As noted earlier, James Rubin, US State
Department spokesman, admitted in an article in the Financial
Times, 7 October 2000, “Albright had given the Serbs a take it
or leave it proposal they could never accept." The proposal was
the non-negotiable demand that NATO forces be allowed to occupy
the whole of Yugoslavia without restriction or time limit. (3)
This proposal was not put before the people convened at
Rambouillet till near the end of the talks when it appeared as a
tiny item in a detailed military implementation appendix.
An unsatisfactory basis for
talks
After Robin Cook had rushed to declare that the
talks had failed he claimed that there was “a detailed peace
plan which is fair to both sides.” - Parliament, 25 March 1999.

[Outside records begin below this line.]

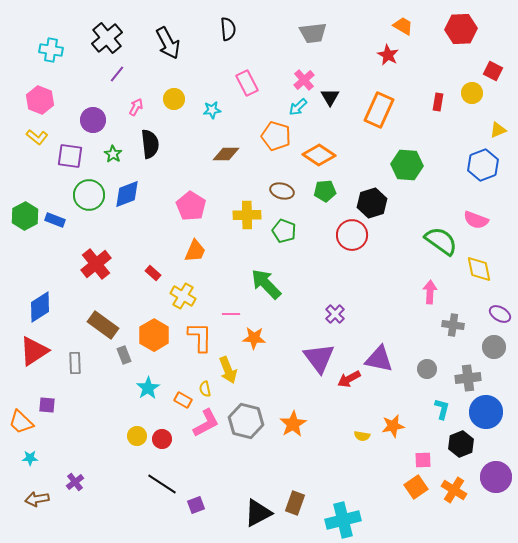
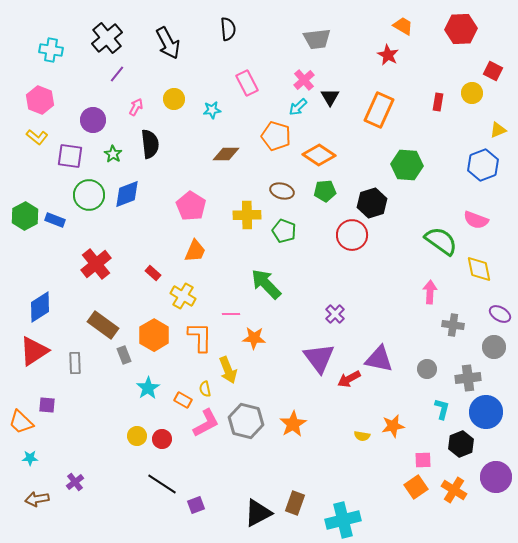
gray trapezoid at (313, 33): moved 4 px right, 6 px down
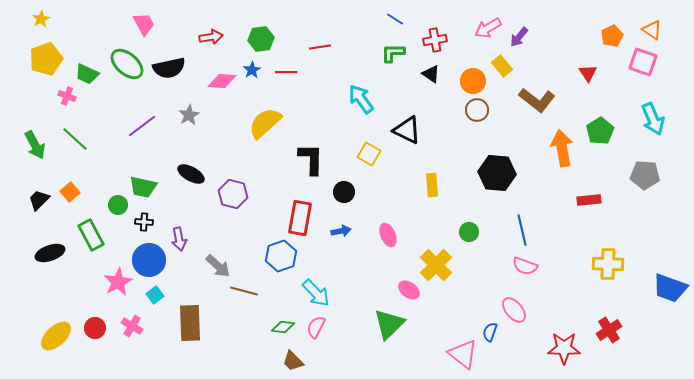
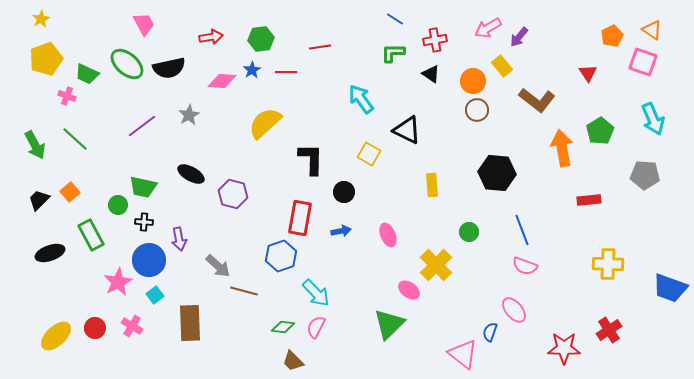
blue line at (522, 230): rotated 8 degrees counterclockwise
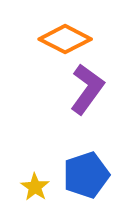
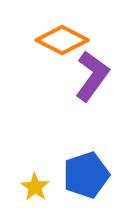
orange diamond: moved 3 px left, 1 px down
purple L-shape: moved 5 px right, 13 px up
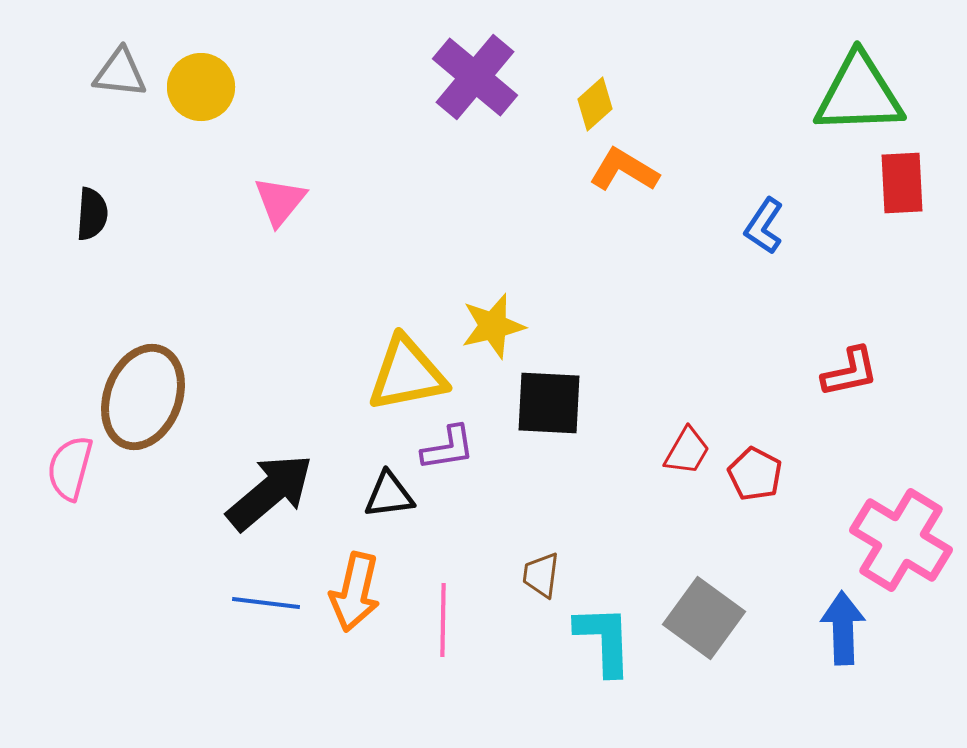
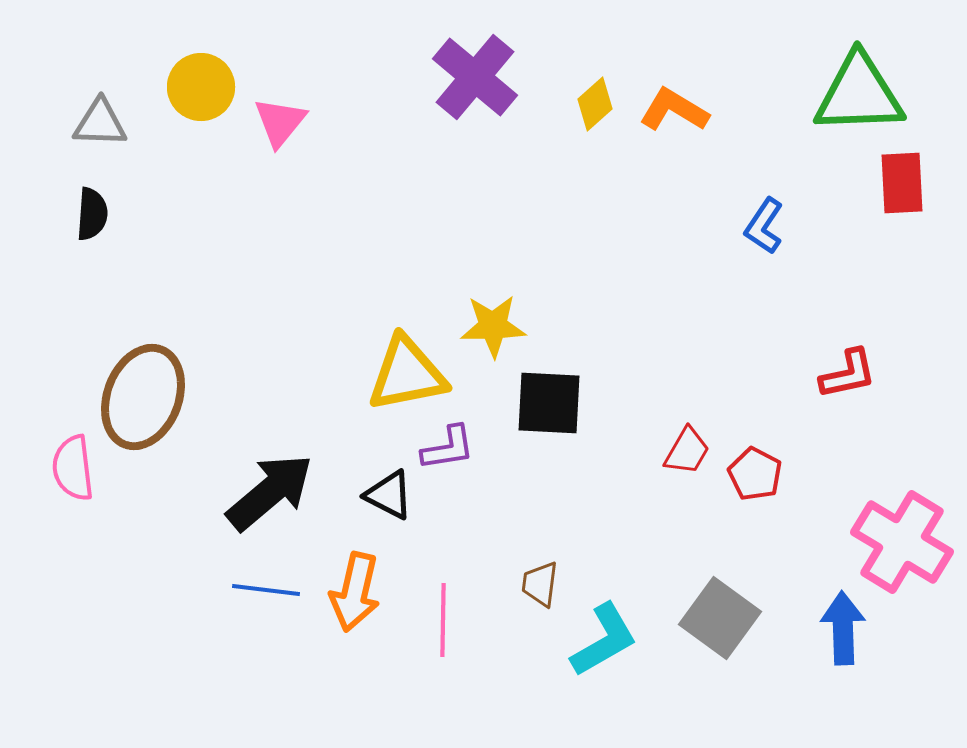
gray triangle: moved 20 px left, 50 px down; rotated 4 degrees counterclockwise
orange L-shape: moved 50 px right, 60 px up
pink triangle: moved 79 px up
yellow star: rotated 12 degrees clockwise
red L-shape: moved 2 px left, 2 px down
pink semicircle: moved 3 px right; rotated 22 degrees counterclockwise
black triangle: rotated 34 degrees clockwise
pink cross: moved 1 px right, 2 px down
brown trapezoid: moved 1 px left, 9 px down
blue line: moved 13 px up
gray square: moved 16 px right
cyan L-shape: rotated 62 degrees clockwise
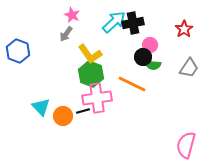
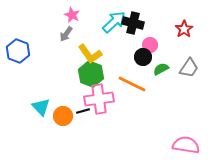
black cross: rotated 25 degrees clockwise
green semicircle: moved 8 px right, 4 px down; rotated 147 degrees clockwise
pink cross: moved 2 px right, 1 px down
pink semicircle: rotated 84 degrees clockwise
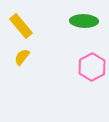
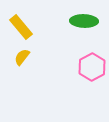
yellow rectangle: moved 1 px down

Neither the talks, nor the Rambouillet document
were fair. From the outset, it was clear that the arrangements
for the talks were misconceived - unreasonable, unjust, immoral,
paternalistic, disrespectful to the participants, and the basis
of them was illegal under international law.
Arbitrary time limit
Even though it became clear that extensions
would be allowed, a timetable of only a fortnight to resolve a
longstanding and highly complex dispute was totally
unreasonable. The best that could have been arranged would have
been a period of time set aside purely as the first stage of
negotiations. A first step might have been an exploration of
needs, hopes, fears, complaints, and suggestions of the two
sides.
Was it true the Mr
Milosevic would not negotiate?
Apparently it was necessary to threaten Mr
Milosevic with bombing because otherwise he would not negotiate.
However, it emerged in a speech to Parliament by Robin Cook on
18 January that Mr Milosevic could not be blamed for not
negotiating. No Albanian team from Kosovo itself acceptable to
Robin Cook could be formed, so in fact Mr Milosevic had no one
to negotiate with. “The main obstacle has been the refusal of
the Kosovo Liberation Army to take part in any team that
includes Dr Rugova, the elected leader of the Kosovo Albanians.”
Naturally the West would wish to have their own people
represented in the talks, even though the Kosovo Albanians had
rejected the KLA and, with a massive vote of support had
declared themselves in favour of Ibrahim Rugova and his LDK
party.
Earlier negotiations had, in fact, taken place.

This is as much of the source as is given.